Make an exact copy of the entries below with the pictures removed.

# PROVIDED DATA
◇ ◇ ◇ ◇ ◇

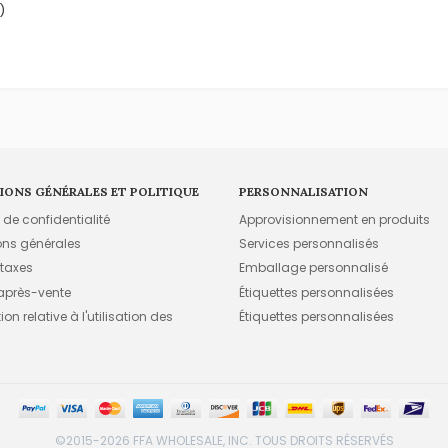
)
IONS GÉNÉRALES ET POLITIQUE
PERSONNALISATION
e de confidentialité
Approvisionnement en produits
ons générales
Services personnalisés
 taxes
Emballage personnalisé
 après-vente
Étiquettes personnalisées
on relative à l'utilisation des
Étiquettes personnalisées
©2015-2026 FFA WHOLESALE, INC. TOUS DROITS RÉSERVÉS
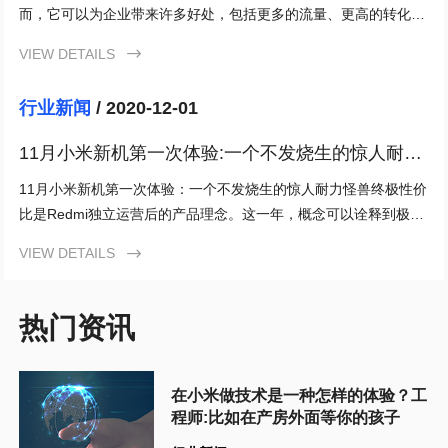
而，它可以为企业带来许多好处，包括更多的流量、更高的转化
率、增加品牌影响力和建立业界专家形象等。
VIEW DETAILS

行业新闻
/ 2020-12-01
11月小米新机第一次体验:一个不发烧生的惊人耐力
怪兽
11月小米新机第一次体验：一个不发烧生的惊人耐力怪兽终极性价
比是Redmi独立运营后的产品理念。这一年，概念可以诠释到极
致。从红米K30到红米K30S，几乎每一款手机都是相应档位
VIEW DETAILS

热门资讯
在小米做技术是一种怎样的体验？工
程师:比如在产房外面等你的孩子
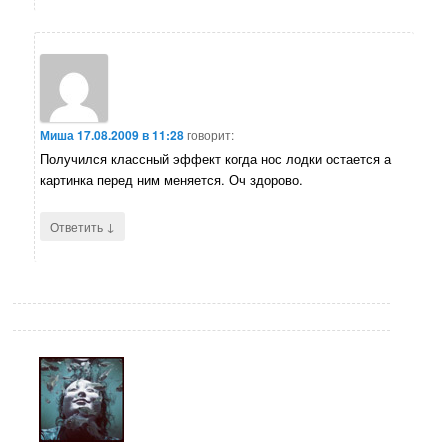
Миша
17.08.2009 в 11:28
говорит:
Получился классный эффект когда нос лодки остается а
картинка перед ним меняется. Оч здорово.
↓
Ответить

◇ ◇ ◇ ◇ ◇

# TASK ANSWER
)
IONS GÉNÉRALES ET POLITIQUE
PERSONNALISATION
e de confidentialité
Approvisionnement en produits
ons générales
Services personnalisés
 taxes
Emballage personnalisé
 après-vente
Étiquettes personnalisées
on relative à l'utilisation des
Étiquettes personnalisées
©2015-2026 FFA WHOLESALE, INC. TOUS DROITS RÉSERVÉS
而，它可以为企业带来许多好处，包括更多的流量、更高的转化
率、增加品牌影响力和建立业界专家形象等。
VIEW DETAILS

行业新闻
/ 2020-12-01
11月小米新机第一次体验:一个不发烧生的惊人耐力
怪兽
11月小米新机第一次体验：一个不发烧生的惊人耐力怪兽终极性价
比是Redmi独立运营后的产品理念。这一年，概念可以诠释到极
致。从红米K30到红米K30S，几乎每一款手机都是相应档位
VIEW DETAILS

热门资讯
在小米做技术是一种怎样的体验？工
程师:比如在产房外面等你的孩子
Миша
17.08.2009 в 11:28
говорит:
Получился классный эффект когда нос лодки остается а
картинка перед ним меняется. Оч здорово.
↓
Ответить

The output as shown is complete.